The main goal of this little project was to learn the basics of Julia while also playing around with some financial data. I chose cryptocurrencies as the main focus of this project due to it's heavy cultural presence lately. Cryptocurrency is truly an interesting beast with so many layers and concepts that are above my understanding.
Regarding Julia, it is a beautiful language. I plan to do more projects with Julia in the future. Hopefully with a focus on big data problems and parallel processing. Julia is known for its elegant syntax and its speed. The former is definitley true, and I look forward to being impressed with the latter.
Disclaimer This project was not held to overly strict standards that a pure analytics project would normally have. This main objective of this project was to become familiar with the Julia language.
Analysis of the relationship between index funds prices and cryptocurrency prices.
Can we determine a relationship between cryptocurrency assets or the performance of the overall market. For example, is there a relationship between Ethereum and the S&P 500?
The data for this project was collected from the MarketData
package in Julia. The data collected is a time series with open, close, adj close, and volume. I found the time series format difficult to work with and did not include a returns column for the asset in question. To counter this I created the process_assets()
function which grabs the data, creates a returns column, merges the new column, and creates a DataFrame object.
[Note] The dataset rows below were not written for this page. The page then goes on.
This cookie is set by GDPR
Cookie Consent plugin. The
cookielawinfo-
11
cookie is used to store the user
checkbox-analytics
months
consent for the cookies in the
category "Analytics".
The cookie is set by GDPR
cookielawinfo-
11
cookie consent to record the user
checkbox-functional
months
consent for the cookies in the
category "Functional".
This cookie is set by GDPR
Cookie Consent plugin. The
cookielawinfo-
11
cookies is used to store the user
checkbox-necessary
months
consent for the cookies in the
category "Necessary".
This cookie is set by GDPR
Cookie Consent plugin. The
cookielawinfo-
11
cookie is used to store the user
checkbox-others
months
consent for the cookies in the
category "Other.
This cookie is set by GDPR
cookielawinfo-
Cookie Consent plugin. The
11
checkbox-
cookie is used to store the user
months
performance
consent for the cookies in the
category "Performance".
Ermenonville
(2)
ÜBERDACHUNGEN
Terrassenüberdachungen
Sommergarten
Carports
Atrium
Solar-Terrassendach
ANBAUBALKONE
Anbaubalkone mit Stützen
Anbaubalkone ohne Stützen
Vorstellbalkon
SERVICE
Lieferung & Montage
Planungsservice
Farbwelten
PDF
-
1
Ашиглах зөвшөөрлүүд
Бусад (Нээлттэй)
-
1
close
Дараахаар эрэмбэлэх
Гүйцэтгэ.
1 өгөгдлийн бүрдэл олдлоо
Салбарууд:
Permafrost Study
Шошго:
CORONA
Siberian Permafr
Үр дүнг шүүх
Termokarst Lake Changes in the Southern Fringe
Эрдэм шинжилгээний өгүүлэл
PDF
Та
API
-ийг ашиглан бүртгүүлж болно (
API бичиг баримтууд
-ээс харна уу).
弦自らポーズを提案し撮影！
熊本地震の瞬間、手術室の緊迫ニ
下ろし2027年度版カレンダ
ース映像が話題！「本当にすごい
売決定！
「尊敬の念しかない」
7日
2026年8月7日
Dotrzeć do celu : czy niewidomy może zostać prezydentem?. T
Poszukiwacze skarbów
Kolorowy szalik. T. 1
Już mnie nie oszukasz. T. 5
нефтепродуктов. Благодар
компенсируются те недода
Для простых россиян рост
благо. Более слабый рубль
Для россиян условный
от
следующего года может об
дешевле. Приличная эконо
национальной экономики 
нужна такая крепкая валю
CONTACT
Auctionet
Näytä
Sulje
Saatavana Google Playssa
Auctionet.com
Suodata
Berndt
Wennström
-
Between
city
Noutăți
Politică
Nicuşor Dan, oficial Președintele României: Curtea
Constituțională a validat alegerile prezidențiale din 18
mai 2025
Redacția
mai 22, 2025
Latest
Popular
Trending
The function returns the time series and the data frame.
function process_assets(symbol,period)
data = yahoo(symbol, YahooOpt(period1 =(now() - period),period2 =now()-Day()))
returns = percentchange(data.Close)
merged_data = merge(data,returns.*100)
merged_data= TimeSeries.rename(merged_data::TimeArray, :Close_1 => :Return)
merged_df = DataFrame(merged_data)
return merged_data, merged_df
end
eth, eth_df = process_assets(string("ETH-USD"),Month(2))
Looking at the data for Ethereum, ChainLink, & the S&P 500 index showed good data quality with no real issues regarding the data. The biggest issue initially is that since the S&P doesn't trade on weekends and holidays there were missing values. This was solved using next observation carried backwards imputation (NOCB).
Closing prices for S&P and ETH
plot(closing_df.Close,closing_df.Close_1,
seriestype = :scatter,
title = "S&P Close and ETH Close",
legend=false)
Return Correlation: 0.0048 Closing Price Correlation: 0.873
There does exist a decent correlation between the closing prices for the S&P and ETH.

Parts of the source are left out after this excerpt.